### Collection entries
+ + +

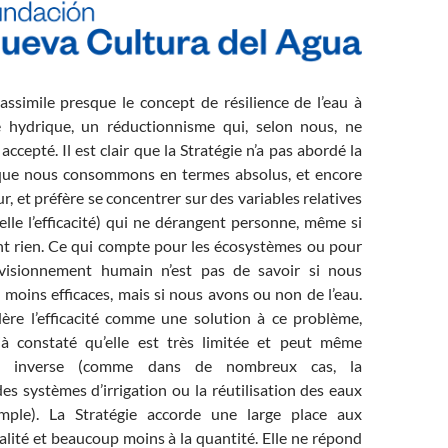
assimile presque le concept de résilience de l’eau à
ité hydrique, un réductionnisme qui, selon nous, ne
accepté. Il est clair que la Stratégie n’a pas abordé la
 que nous consommons en termes absolus, et encore
r, et préfère se concentrer sur des variables relatives
elle l’efficacité) qui ne dérangent personne, même si
ent rien. Ce qui compte pour les écosystèmes ou pour
rovisionnement humain n’est pas de savoir si nous
moins efficaces, mais si nous avons ou non de l’eau.
idère l’efficacité comme une solution à ce problème,
à constaté qu’elle est très limitée et peut même
fet inverse (comme dans de nombreux cas, la
s systèmes d’irrigation ou la réutilisation des eaux
mple). La Stratégie accorde une large place aux
lité et beaucoup moins à la quantité. Elle ne répond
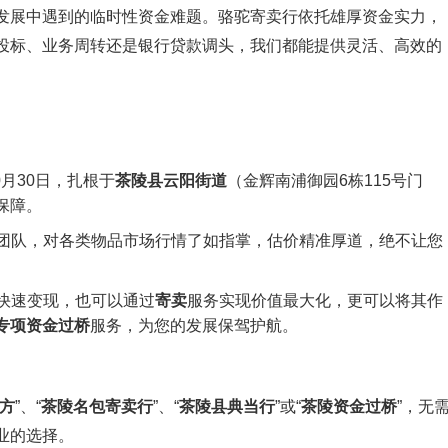
发展中遇到的临时性资金难题。骆驼寄卖行依托雄厚资金实力，
投标、业务周转还是银行贷款调头，我们都能提供灵活、高效的
0月30日，扎根于
茶陵县云阳街道
（金辉南浦御园6栋115号门
保障。
团队，对各类物品市场行情了如指掌，估价精准厚道，绝不让您
快速变现，也可以通过
寄卖
服务实现价值最大化，更可以将其作
专项资金过桥
服务，为您的发展保驾护航。
方
”、“
茶陵名包寄卖行
”、“
茶陵县典当行
”或“
茶陵资金过桥
”，无
业的选择。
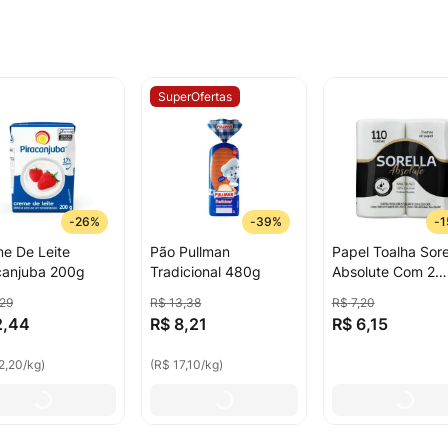
SuperOfertas
-
26%
-
39%
-
1
e De Leite
Pão Pullman
Papel Toalha Sore
canjuba 200g
Tradicional 480g
Absolute Com 2
Unidades
29
R$
13
,
38
R$
7
,
20
2
,
44
R$
8
,
21
R$
6
,
15
2,20
/
kg
)
(
R$ 17,10
/
kg
)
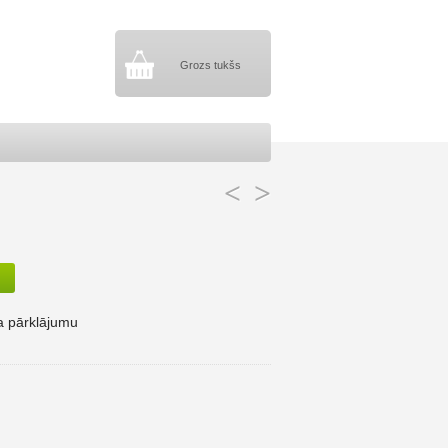
Grozs tukšs
<
>
 pārklājumu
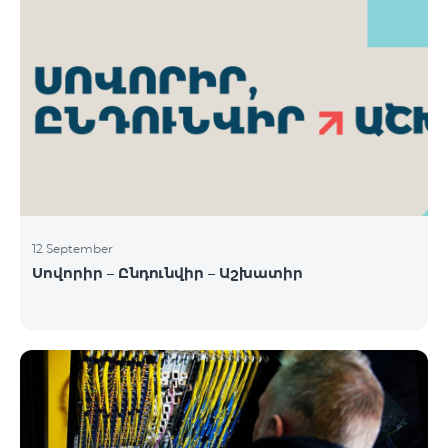
12 September
Սովորիր – Ընդունվիր – Աշխատիր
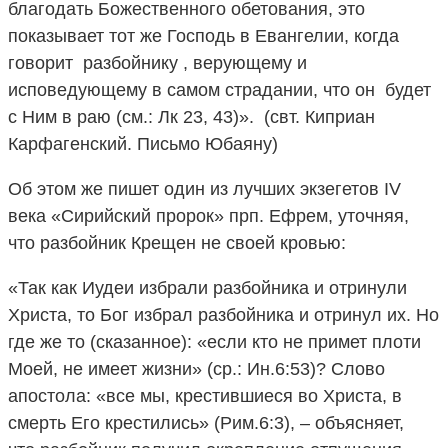
благодать Божественного обетования, это
показывает тот же Господь в Евангелии, когда
говорит разбойнику , верующему и
исповедующему в самом страдании, что он будет
с Ним в раю (см.: Лк 23, 43)». (свт. Киприан
Карфагенский. Письмо Юбаяну)
Об этом же пишет один из лучших экзегетов IV
века «Сирийский пророк» прп. Ефрем, уточняя,
что разбойник Крещен не своей кровью:
«Так как Иудеи избрали разбойника и отринули
Христа, то Бог избрал разбойника и отринул их. Но
где же то (сказанное): «если кто не примет плоти
Моей, не имеет жизни» (ср.: Ин.6:53)? Слово
апостола: «все мы, крестившиеся во Христа, в
смерть Его крестились» (Рим.6:3), – объясняет,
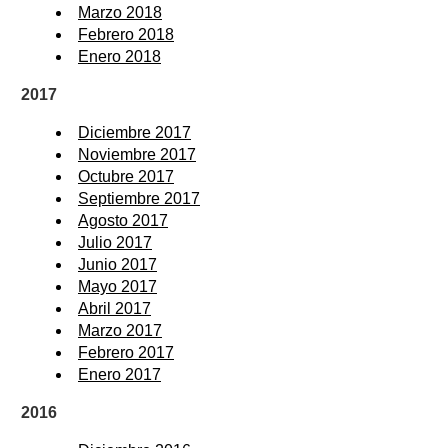
Marzo 2018
Febrero 2018
Enero 2018
2017
Diciembre 2017
Noviembre 2017
Octubre 2017
Septiembre 2017
Agosto 2017
Julio 2017
Junio 2017
Mayo 2017
Abril 2017
Marzo 2017
Febrero 2017
Enero 2017
2016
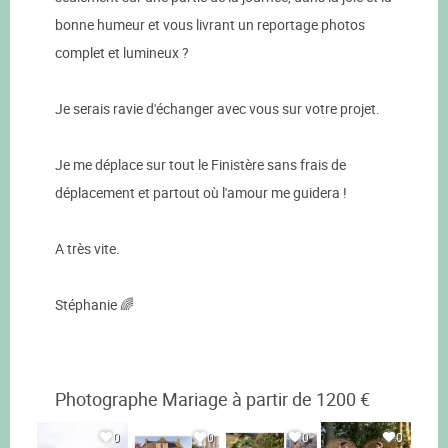
bonne humeur et vous livrant un reportage photos
complet et lumineux ?
Je serais ravie d'échanger avec vous sur votre projet.
Je me déplace sur tout le Finistère sans frais de
déplacement et partout où l'amour me guidera !
A très vite.
Stéphanie 🌈
Photographe Mariage à partir de 1200 €
0
0
0
0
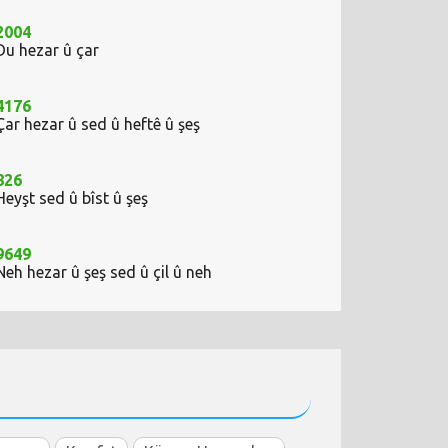
2004
Du hezar û çar
4176
Çar hezar û sed û heftê û şeş
826
Heyşt sed û bîst û şeş
9649
Neh hezar û şeş sed û çil û neh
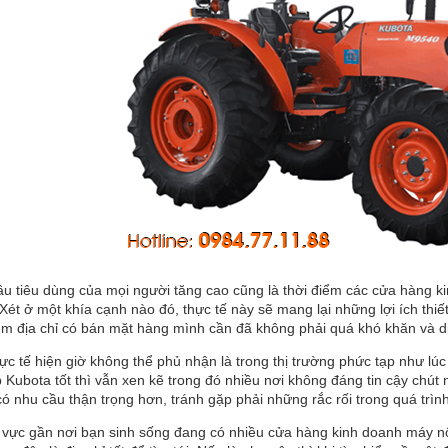
u tiêu dùng của mọi người tăng cao cũng là thời điểm các cửa hàng k
Xét ở một khía cạnh nào đó, thực tế này sẽ mang lại những lợi ích thi
ệm địa chỉ có bán mặt hàng mình cần đã không phải quá khó khăn và d
ực tế hiện giờ không thể phủ nhận là trong thị trường phức tạp như l
 Kubota tốt thì vẫn xen kẽ trong đó nhiều nơi không đáng tin cậy chút
ó nhu cầu thận trọng hơn, tránh gặp phải những rắc rối trong quá tr
 vực gần nơi bạn sinh sống đang có nhiều cửa hàng kinh doanh máy n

+ + +

### Try it
All lines of the records above that carry the word "vous" should be listed.

### Your solution
bonne humeur et vous livrant un reportage photos
Je serais ravie d'échanger avec vous sur votre projet.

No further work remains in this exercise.